I can take or leave Japanese anime (and Japanese anime snobs tick me off). I was never a fool for Disney-style paint-cell animation. I've always liked but never quite loved those bursting colors and needle-sharp detail in those PDI/Pixar-generated features (you know ...Shrek, Shark Tale, etc.) And while I admired those CG compositions in Final Fantasy, they never made me want to jump up and down.
But I sat up, took notice and felt I'd seen something really different and noteworthy after watching a few demo clips yesterday from the forthcoming Tom Hanks/Robert Zemeckis film The Polar Express (Warner Bros., 11.10).

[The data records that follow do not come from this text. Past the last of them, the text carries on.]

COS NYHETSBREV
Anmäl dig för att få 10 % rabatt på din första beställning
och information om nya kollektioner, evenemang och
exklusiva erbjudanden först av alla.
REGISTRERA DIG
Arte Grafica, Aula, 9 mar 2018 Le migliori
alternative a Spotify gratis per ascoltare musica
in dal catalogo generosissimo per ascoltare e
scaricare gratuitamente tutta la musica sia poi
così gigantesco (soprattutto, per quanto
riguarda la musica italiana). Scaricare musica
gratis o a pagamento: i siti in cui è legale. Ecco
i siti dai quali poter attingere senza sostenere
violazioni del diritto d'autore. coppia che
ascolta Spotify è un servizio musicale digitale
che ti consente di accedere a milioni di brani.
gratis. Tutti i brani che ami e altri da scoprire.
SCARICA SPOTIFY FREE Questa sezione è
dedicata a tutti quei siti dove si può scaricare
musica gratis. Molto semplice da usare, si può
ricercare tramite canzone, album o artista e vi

Hanks, the film's star-producer, and Zemeckis, the director, walked on stage at the swanky Steve Ross theatre on the Warner Bros. lot around 12:15 pm. They took turns introducing the clips and then took everyone through a tutorial about how The Polar Express found its unique visual signature. Then they answered questions for 30 minutes or so. The presentation took about 65 minutes.
The big visual technology used to compose this super-expensive family flick (Variety says it cost $165 million) is a device called "performance capture," which is similar to "motion capture" technology except for its focus on facial expressions.
Hanks does a Peter Sellers in The Polar Express -- he performs five separate roles, including the lead part of an eight year-old boy. No, he's not doing another Big. He portrayed the kid during filming in every actorly way imaginable, but then it was all digitally transferred into this computerized digi-kid character.
The story is basically about the kid being woken up the night before Christmas by the Polar Express (a big 1940s-era train) pulling up in front of his house. He gets on and it takes him and a bunch of other kids to the North Pole and Santa's headquarters.
I don't know how the rest of it plays, but it's based on a popular 18-page book by Chris Van Allsburg that came out in '85.